Le vent souffle en bourrasques, agite les aubépines et les lauriers roses entremêlés. Sur trois côtés du terrain, les branches de la haie mal taillée se balancent d’avant en arrière. Les touffes de lavande déjà fleuries sont épaisses et bien fournies. Mais c’est le parfum entêtant de la bergamote qui sort vainqueur. Toujours la bergamote. Toujours.

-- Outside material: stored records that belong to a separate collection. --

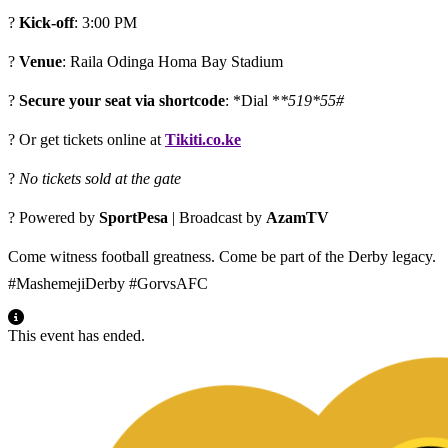
?
Kick-off
: 3:00 PM
?
Venue
: Raila Odinga Homa Bay Stadium
?
Secure your seat via shortcode
: *Dial *
*519*55#
? Or get tickets online at
Tikiti.co.ke
?
No tickets sold at the gate
? Powered by
SportPesa
| Broadcast by
AzamTV
Come witness football greatness. Come be part of the Derby legacy.
#MashemejiDerby #GorvsAFC
This event has ended.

L’ordre de la famille, ça se préserve alors…
La Petite est prise dans un étau, sa plaie d’autrefois toujours suintante, l’ouïe saturée de srisrisri, l’odorat agressé par les bergamotes. Les mots de l’auteure forment cet étau, nous sommes pris dans cet étau, comme aliénés par un environnement offensif. L’auteure nous martèle de répétitions entêtantes, nous écrase entre les lignes. La Petite est amoureuse, elle veut être heureuse mais autour d’elle s’agglomèrent les non-dits, l’alcoolisme de son père, la craditude d’un cousin malade que sa mère invite au mariage, la tache sur la robe, le racisme primaire, les bergamotiers qui remplacent les vignes du domaine familial. Seule lumière dans ce brouillard noir et malodorant, son frère, Nico. Comme dirait l’autre, Le ciel bas et lourd pèse comme un couvercle, et c’est tout le talent d’Anne Bourrel de nous le faire vivre, entre poésie et tension dramatique.
Oui, Anne Bourrel est un grand écrivain.


La Manufacture de Livres (2018)
229 pages



L’AUTEUR

Anne Bourrel, écrivain et performeuse vit à Montpellier. Elle a publié à La Manufacture de Livres le très remarqué Gran Madam’s, disponible chez Pocket et L’invention de la neige, en 2016.